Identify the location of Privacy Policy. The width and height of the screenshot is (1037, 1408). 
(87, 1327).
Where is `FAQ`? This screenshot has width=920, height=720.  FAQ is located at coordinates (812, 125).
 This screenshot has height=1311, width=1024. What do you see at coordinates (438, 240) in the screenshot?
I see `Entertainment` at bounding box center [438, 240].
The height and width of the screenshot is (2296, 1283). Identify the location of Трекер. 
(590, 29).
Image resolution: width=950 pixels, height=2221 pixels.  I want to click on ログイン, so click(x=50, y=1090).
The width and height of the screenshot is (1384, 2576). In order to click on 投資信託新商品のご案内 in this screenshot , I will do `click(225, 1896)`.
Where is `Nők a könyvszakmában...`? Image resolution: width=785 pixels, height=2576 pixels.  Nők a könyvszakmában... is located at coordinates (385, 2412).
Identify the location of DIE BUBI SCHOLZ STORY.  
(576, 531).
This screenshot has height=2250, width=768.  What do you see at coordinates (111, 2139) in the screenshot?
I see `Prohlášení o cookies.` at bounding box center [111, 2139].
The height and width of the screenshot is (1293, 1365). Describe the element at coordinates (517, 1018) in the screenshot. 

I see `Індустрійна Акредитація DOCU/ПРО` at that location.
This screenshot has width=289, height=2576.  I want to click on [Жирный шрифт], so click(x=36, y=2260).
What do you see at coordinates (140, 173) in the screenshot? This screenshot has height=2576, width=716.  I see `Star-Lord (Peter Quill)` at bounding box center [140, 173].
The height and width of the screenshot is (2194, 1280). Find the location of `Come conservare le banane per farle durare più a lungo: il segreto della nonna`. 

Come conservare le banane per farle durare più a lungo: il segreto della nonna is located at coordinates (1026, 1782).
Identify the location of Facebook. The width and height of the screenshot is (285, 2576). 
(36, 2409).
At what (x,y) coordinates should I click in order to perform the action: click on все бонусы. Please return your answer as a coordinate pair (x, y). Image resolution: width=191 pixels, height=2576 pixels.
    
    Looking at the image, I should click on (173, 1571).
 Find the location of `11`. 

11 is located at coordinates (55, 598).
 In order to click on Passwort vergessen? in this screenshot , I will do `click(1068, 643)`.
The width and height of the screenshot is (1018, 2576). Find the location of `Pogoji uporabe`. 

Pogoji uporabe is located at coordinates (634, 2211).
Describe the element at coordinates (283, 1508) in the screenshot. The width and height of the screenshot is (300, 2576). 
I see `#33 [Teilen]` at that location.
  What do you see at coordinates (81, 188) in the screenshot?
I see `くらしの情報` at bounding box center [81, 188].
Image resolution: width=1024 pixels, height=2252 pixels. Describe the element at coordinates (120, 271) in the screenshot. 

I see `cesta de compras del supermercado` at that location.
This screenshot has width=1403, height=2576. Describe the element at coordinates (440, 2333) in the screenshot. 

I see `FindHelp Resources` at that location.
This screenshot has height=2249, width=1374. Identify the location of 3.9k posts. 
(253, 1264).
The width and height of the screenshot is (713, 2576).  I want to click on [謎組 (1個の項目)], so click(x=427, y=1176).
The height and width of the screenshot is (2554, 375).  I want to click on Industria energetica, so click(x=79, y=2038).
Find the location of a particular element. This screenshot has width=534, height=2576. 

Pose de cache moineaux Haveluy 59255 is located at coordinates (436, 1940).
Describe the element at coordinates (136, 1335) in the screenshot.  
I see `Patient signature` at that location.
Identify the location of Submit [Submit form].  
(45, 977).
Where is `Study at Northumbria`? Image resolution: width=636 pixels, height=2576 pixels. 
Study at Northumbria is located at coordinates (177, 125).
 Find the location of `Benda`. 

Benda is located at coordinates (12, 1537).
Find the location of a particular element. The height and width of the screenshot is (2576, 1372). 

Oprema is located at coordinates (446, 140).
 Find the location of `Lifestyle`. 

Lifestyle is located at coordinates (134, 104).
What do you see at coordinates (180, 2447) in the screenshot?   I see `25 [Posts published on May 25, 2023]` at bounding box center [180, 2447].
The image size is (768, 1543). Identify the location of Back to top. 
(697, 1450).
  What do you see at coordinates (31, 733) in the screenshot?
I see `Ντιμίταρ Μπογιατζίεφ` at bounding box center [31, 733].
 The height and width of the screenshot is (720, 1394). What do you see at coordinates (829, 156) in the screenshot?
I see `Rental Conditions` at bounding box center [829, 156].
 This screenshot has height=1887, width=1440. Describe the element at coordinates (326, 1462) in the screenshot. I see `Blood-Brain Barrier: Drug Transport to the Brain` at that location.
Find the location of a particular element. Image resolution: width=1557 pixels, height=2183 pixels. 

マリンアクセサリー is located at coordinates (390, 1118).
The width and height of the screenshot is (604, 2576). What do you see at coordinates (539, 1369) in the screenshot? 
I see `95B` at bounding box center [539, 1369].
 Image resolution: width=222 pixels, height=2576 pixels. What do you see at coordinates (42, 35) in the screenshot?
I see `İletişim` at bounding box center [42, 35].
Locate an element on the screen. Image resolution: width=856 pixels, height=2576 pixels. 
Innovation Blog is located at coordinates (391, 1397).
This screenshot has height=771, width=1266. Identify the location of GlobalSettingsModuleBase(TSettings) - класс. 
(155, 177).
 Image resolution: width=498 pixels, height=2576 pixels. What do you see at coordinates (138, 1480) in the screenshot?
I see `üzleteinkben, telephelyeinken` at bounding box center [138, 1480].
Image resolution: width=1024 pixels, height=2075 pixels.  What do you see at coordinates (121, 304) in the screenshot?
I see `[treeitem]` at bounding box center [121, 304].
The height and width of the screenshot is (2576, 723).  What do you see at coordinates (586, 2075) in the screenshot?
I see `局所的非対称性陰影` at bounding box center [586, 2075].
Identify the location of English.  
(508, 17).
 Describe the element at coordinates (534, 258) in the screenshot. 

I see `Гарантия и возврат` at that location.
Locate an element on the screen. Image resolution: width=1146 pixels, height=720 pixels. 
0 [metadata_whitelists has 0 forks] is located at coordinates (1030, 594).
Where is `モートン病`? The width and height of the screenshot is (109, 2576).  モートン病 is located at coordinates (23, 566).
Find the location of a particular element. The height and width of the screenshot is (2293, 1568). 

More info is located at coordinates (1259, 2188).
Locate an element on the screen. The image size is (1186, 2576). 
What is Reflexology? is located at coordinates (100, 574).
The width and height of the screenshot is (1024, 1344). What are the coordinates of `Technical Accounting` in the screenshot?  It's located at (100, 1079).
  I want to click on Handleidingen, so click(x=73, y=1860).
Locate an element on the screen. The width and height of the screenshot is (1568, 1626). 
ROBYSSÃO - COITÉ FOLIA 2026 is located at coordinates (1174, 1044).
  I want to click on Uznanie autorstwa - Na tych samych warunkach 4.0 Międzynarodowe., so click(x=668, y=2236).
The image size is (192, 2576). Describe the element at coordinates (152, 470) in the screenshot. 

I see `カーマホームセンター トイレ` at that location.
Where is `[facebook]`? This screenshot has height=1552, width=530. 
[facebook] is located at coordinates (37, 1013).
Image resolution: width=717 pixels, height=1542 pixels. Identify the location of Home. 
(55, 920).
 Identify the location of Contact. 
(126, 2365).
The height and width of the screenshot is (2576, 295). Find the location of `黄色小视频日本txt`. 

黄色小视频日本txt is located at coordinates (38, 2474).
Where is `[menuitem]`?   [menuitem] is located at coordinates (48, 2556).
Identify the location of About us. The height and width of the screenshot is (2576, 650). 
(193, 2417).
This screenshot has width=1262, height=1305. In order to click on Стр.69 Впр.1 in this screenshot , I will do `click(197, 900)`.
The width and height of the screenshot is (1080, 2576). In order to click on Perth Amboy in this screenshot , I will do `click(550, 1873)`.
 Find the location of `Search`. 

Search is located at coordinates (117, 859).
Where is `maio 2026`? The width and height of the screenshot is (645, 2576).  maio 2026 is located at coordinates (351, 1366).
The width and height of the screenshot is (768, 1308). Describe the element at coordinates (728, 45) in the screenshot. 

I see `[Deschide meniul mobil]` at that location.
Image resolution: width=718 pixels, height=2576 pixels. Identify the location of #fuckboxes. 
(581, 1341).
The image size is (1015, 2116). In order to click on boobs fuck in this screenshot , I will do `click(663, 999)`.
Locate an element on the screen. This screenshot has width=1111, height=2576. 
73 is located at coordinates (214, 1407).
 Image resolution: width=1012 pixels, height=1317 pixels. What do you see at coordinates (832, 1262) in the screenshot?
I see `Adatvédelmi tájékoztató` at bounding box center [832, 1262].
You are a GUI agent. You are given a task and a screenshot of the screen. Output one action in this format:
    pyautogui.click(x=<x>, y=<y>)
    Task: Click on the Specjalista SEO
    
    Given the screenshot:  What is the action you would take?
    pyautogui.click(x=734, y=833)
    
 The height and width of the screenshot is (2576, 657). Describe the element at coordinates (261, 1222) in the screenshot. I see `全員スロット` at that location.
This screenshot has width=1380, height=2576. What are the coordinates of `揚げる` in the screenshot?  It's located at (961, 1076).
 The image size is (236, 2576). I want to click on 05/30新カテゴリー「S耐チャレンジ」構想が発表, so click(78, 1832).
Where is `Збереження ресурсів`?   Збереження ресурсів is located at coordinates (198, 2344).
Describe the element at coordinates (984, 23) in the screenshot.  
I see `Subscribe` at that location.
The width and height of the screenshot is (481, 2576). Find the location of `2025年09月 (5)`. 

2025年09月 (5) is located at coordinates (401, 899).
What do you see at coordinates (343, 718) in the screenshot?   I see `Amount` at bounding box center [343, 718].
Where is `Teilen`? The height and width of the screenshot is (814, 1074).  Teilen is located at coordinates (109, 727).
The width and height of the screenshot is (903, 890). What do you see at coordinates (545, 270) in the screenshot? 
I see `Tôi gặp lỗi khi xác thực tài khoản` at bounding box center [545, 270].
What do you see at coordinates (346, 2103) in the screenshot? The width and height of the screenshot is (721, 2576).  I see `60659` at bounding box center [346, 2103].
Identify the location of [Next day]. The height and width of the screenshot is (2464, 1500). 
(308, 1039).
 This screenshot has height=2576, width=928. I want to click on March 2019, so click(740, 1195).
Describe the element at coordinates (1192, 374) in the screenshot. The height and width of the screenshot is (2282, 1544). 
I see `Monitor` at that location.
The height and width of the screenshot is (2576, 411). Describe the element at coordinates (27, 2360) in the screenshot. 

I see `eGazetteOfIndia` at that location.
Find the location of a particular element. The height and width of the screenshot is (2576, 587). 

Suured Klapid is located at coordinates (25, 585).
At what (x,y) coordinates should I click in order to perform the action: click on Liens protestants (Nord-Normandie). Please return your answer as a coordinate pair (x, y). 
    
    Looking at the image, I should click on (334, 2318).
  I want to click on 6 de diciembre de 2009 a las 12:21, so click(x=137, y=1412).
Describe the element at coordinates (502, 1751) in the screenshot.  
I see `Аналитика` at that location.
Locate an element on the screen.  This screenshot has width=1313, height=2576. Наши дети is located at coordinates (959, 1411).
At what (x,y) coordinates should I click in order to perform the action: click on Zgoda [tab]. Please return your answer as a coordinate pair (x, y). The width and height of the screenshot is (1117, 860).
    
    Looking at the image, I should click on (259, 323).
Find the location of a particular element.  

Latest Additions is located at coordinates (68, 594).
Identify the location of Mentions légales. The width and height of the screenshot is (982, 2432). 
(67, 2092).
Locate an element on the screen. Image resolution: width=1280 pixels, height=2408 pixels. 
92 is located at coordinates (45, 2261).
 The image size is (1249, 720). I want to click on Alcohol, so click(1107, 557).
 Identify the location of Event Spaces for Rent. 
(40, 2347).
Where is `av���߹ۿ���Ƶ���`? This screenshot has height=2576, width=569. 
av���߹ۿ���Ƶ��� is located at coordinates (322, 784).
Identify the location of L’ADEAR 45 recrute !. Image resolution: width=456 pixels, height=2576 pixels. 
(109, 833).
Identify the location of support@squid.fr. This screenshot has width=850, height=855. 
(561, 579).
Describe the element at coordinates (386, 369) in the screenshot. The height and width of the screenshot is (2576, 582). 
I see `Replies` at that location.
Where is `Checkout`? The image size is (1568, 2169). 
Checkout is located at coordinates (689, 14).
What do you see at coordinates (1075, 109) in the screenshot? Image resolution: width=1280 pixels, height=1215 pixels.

- INSTRUCTIONS FOR THE TASK -
Starting at the first line of the data above, please restate word for word every line up to and including the one that holds "The width and height of the screenshot is (1384, 2576).", and add nothing else.

- EXPECTED ANSWER -
Identify the location of Privacy Policy. The width and height of the screenshot is (1037, 1408). 
(87, 1327).
Where is `FAQ`? This screenshot has width=920, height=720.  FAQ is located at coordinates (812, 125).
 This screenshot has height=1311, width=1024. What do you see at coordinates (438, 240) in the screenshot?
I see `Entertainment` at bounding box center [438, 240].
The height and width of the screenshot is (2296, 1283). Identify the location of Трекер. 
(590, 29).
Image resolution: width=950 pixels, height=2221 pixels.  I want to click on ログイン, so click(x=50, y=1090).
The width and height of the screenshot is (1384, 2576). In order to click on 投資信託新商品のご案内 in this screenshot , I will do `click(225, 1896)`.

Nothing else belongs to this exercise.